Today’s young mothers, Millennial women, are not grateful for being allowed to be in their jobs, to be somebody. They take that for granted, thanks to their grandmothers and mothers who fought those battles. In my new book, Where the Millennials Will Take Us: A New Generation Wrestles with the Gender Structure (Oxford, 2018), I interviewed 116 Millennials and nearly all of them, including very conservative “true believers” in gender differences, expected women to spend their adult lives in the labor force, whether or not they were mothers. There is simply no endorsement for the idea that in heterosexual marriage husbands are breadwinners and women wives. And the quantitative data agree. There is almost no one left that doesn’t believe women should have equal rights in the public world of politics and work.

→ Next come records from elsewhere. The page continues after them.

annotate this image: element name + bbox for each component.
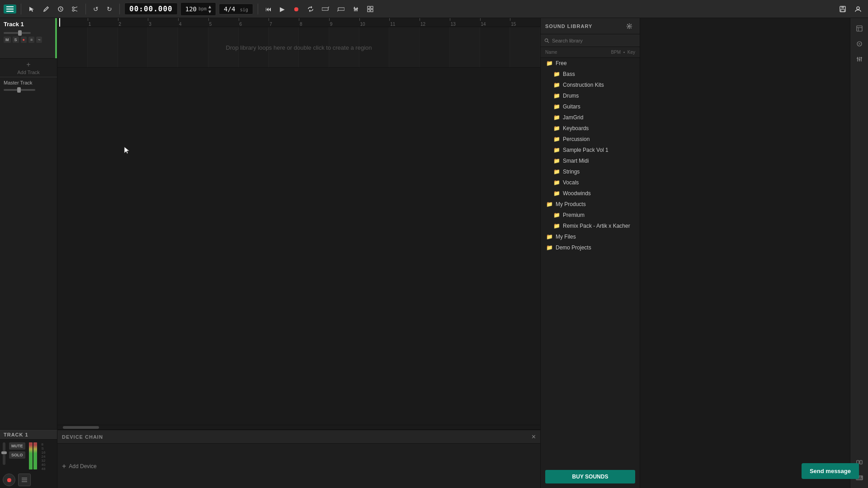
- undo-button[interactable]: ↺: [90, 4, 101, 14]
- track1-arm-btn[interactable]: ●: [21, 37, 27, 43]
- lane-cell-12[interactable]: [420, 27, 450, 67]
- add-device-button[interactable]: + Add Device: [62, 462, 97, 470]
- save-button[interactable]: [836, 4, 849, 14]
- library-search-input[interactable]: [552, 38, 636, 43]
- h-scroll-thumb[interactable]: [63, 426, 99, 429]
- add-track-area[interactable]: + Add Track: [0, 59, 57, 77]
- library-settings-button[interactable]: [623, 21, 635, 31]
- clock-tool-button[interactable]: [55, 4, 66, 14]
- track1-controls: M S ● ≡ ~: [4, 37, 53, 43]
- lane-cell-13[interactable]: [450, 27, 480, 67]
- redo-button[interactable]: ↻: [104, 4, 115, 14]
- bottom-controls: MUTE SOLO 8S1624324048: [0, 440, 57, 474]
- menu-button[interactable]: [4, 5, 16, 14]
- lane-cell-2[interactable]: [118, 27, 148, 67]
- punch-out-button[interactable]: [335, 4, 347, 14]
- scissors-tool-button[interactable]: [69, 4, 81, 14]
- library-item-17[interactable]: 📁Demo Projects: [541, 242, 640, 253]
- lane-cell-11[interactable]: [389, 27, 420, 67]
- library-item-3[interactable]: 📁Drums: [541, 90, 640, 101]
- bottom-vol-fader[interactable]: [3, 442, 5, 465]
- punch-in-button[interactable]: [319, 4, 332, 14]
- library-item-7[interactable]: 📁Percussion: [541, 134, 640, 145]
- instrument-icon-btn[interactable]: [853, 37, 866, 51]
- toolbar: ↺ ↻ 00:00.000 120 bpm ▲▼ 4/4 sig ⏮ ▶ ⏺: [0, 0, 868, 18]
- play-button[interactable]: ▶: [277, 4, 288, 14]
- col-name: Name: [545, 50, 557, 55]
- lane-cell-6[interactable]: [239, 27, 269, 67]
- horizontal-scrollbar[interactable]: [57, 425, 540, 429]
- svg-line-9: [328, 7, 329, 8]
- pencil-tool-button[interactable]: [40, 4, 52, 14]
- library-item-12[interactable]: 📁Woodwinds: [541, 188, 640, 199]
- folder-icon: 📁: [546, 60, 553, 66]
- library-item-8[interactable]: 📁Sample Pack Vol 1: [541, 145, 640, 155]
- lane-cell-10[interactable]: [359, 27, 390, 67]
- solo-button[interactable]: SOLO: [9, 451, 25, 459]
- folder-icon: 📁: [553, 190, 560, 197]
- library-item-0[interactable]: 📁Free: [541, 58, 640, 69]
- profile-button[interactable]: [852, 4, 864, 14]
- library-item-16[interactable]: 📁My Files: [541, 231, 640, 242]
- select-tool-button[interactable]: [26, 4, 38, 14]
- mixer-icon-btn[interactable]: [853, 52, 866, 66]
- lane-cell-9[interactable]: [329, 27, 359, 67]
- lane-cell-5[interactable]: [208, 27, 239, 67]
- mute-button[interactable]: MUTE: [9, 442, 25, 450]
- clip-view-button[interactable]: [18, 474, 31, 486]
- folder-icon: 📁: [553, 82, 560, 88]
- device-chain-close[interactable]: ×: [532, 433, 536, 441]
- library-item-2[interactable]: 📁Construction Kits: [541, 80, 640, 90]
- ruler-mark-9: 9: [329, 18, 333, 27]
- lane-cell-7[interactable]: [269, 27, 299, 67]
- lane-cell-15[interactable]: [510, 27, 540, 67]
- library-item-5[interactable]: 📁JamGrid: [541, 112, 640, 123]
- buy-sounds-button[interactable]: BUY SOUNDS: [545, 470, 635, 483]
- library-item-label: Guitars: [563, 103, 580, 110]
- skip-start-button[interactable]: ⏮: [263, 4, 274, 14]
- lane-cell-3[interactable]: [148, 27, 178, 67]
- track1-lane[interactable]: Drop library loops here or double click …: [57, 27, 540, 68]
- lane-cell-1[interactable]: [88, 27, 118, 67]
- time-sig-display[interactable]: 4/4 sig: [219, 4, 253, 14]
- loop-button[interactable]: [305, 4, 316, 14]
- library-item-1[interactable]: 📁Bass: [541, 69, 640, 80]
- ruler-mark-3: 3: [148, 18, 151, 27]
- track1-vol-slider[interactable]: [4, 32, 31, 34]
- lane-cell-0[interactable]: [57, 27, 88, 67]
- svg-point-5: [72, 9, 74, 11]
- bottom-vol-thumb: [1, 451, 7, 454]
- mix-button[interactable]: [350, 4, 362, 14]
- grid-button[interactable]: [364, 4, 376, 14]
- bpm-display[interactable]: 120 bpm ▲▼: [180, 2, 216, 16]
- library-item-9[interactable]: 📁Smart Midi: [541, 155, 640, 166]
- library-item-13[interactable]: 📁My Products: [541, 199, 640, 210]
- library-item-11[interactable]: 📁Vocals: [541, 177, 640, 188]
- library-item-4[interactable]: 📁Guitars: [541, 101, 640, 112]
- master-vol-slider[interactable]: [4, 89, 35, 91]
- lane-cell-4[interactable]: [178, 27, 208, 67]
- track-lanes[interactable]: Drop library loops here or double click …: [57, 27, 540, 425]
- track1-auto-btn[interactable]: ~: [36, 37, 42, 43]
- svg-point-30: [545, 38, 547, 41]
- sep1: [21, 4, 21, 14]
- track1-solo-btn[interactable]: S: [13, 37, 19, 43]
- playhead: [59, 18, 60, 27]
- lane-cell-14[interactable]: [480, 27, 510, 67]
- record-arm-button[interactable]: ⏺: [3, 474, 15, 486]
- main-area: Track 1 M S ● ≡ ~ +: [0, 18, 868, 488]
- ruler-mark-1: 1: [88, 18, 91, 27]
- library-item-10[interactable]: 📁Strings: [541, 166, 640, 177]
- record-button[interactable]: ⏺: [290, 4, 302, 14]
- library-item-15[interactable]: 📁Remix Pack - Artik x Kacher: [541, 221, 640, 231]
- library-item-14[interactable]: 📁Premium: [541, 210, 640, 221]
- lane-cell-8[interactable]: [299, 27, 329, 67]
- browser-icon-btn[interactable]: [853, 22, 866, 35]
- ruler-mark-15: 15: [510, 18, 516, 27]
- svg-point-36: [859, 43, 860, 45]
- track1-mute-btn[interactable]: M: [4, 37, 11, 43]
- folder-icon: 📁: [553, 114, 560, 121]
- send-message-button[interactable]: Send message: [802, 463, 859, 479]
- library-item-6[interactable]: 📁Keyboards: [541, 123, 640, 134]
- track1-fold-btn[interactable]: ≡: [28, 37, 34, 43]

So today’s young mother doesn’t feel any gratitude, as we did, for being allowed into the workplace. And the daughters of working class women and women of color have always had role models who were both mothers and workers. So nearly all American women today take it for granted that paid work is the responsibility of women and men, mothers and fathers. Women just presume they have a right to be at work. Thank goodness for that! Today’s new mother has usually been in the workplace for several years, and is used to competing with men as equals, knowing, of course, that she’s more than equal since women are held to higher standards and presumed incompetent until we prove otherwise. Motherhood now comes with a shock to many successful women. For the first time, perhaps in their post-feminist era lives, the rules are so clearly, so obviously, stacked against them.
We have no male/female job listings but we still have schools that dismiss small children at 3:00 pm, and workplaces that presume workers are available full-time during the day and 24/7 online, with just a few weeks off per year. Such school hours clearly presume children have one parent (read mother) at home. And workplaces that reward workers who have no competing care-taking demands are affirmative action programs for (usually) white men with wives. The next step in feminism is to create a world where men, as well as women, have moral and practical responsibilities for caring for other people. Perhaps then our society will begin to root out the patriarchy upon which it has been built, and workplaces will begin to realize that all workers also have someone to take care of, if only themselves.
But for now, let’s hear this generation of Millennial women roar. Let’s applaud as they demand our workplaces accommodate women’s role in reproduction, so that infants can breastfeed while their mothers rule the world. But this too is only one more step forward. Let’s hope in the near future their husbands — maybe that’s daydreaming, perhaps instead it will be their sons — will lead the charge for paid parental leave for all Americans, to allow fathers and mothers more time at home with infants, so no one has to bring their baby to the office. Such radical change may just take generations but no one ever promised that the feminist revolution would be easy.
Barbara J. Risman is a Distinguished Professor of Sociology in the College of Liberal Arts & Sciences at the University of Illinois at Chicago. She is also a Senior Scholar at the Council of Contemporary Families.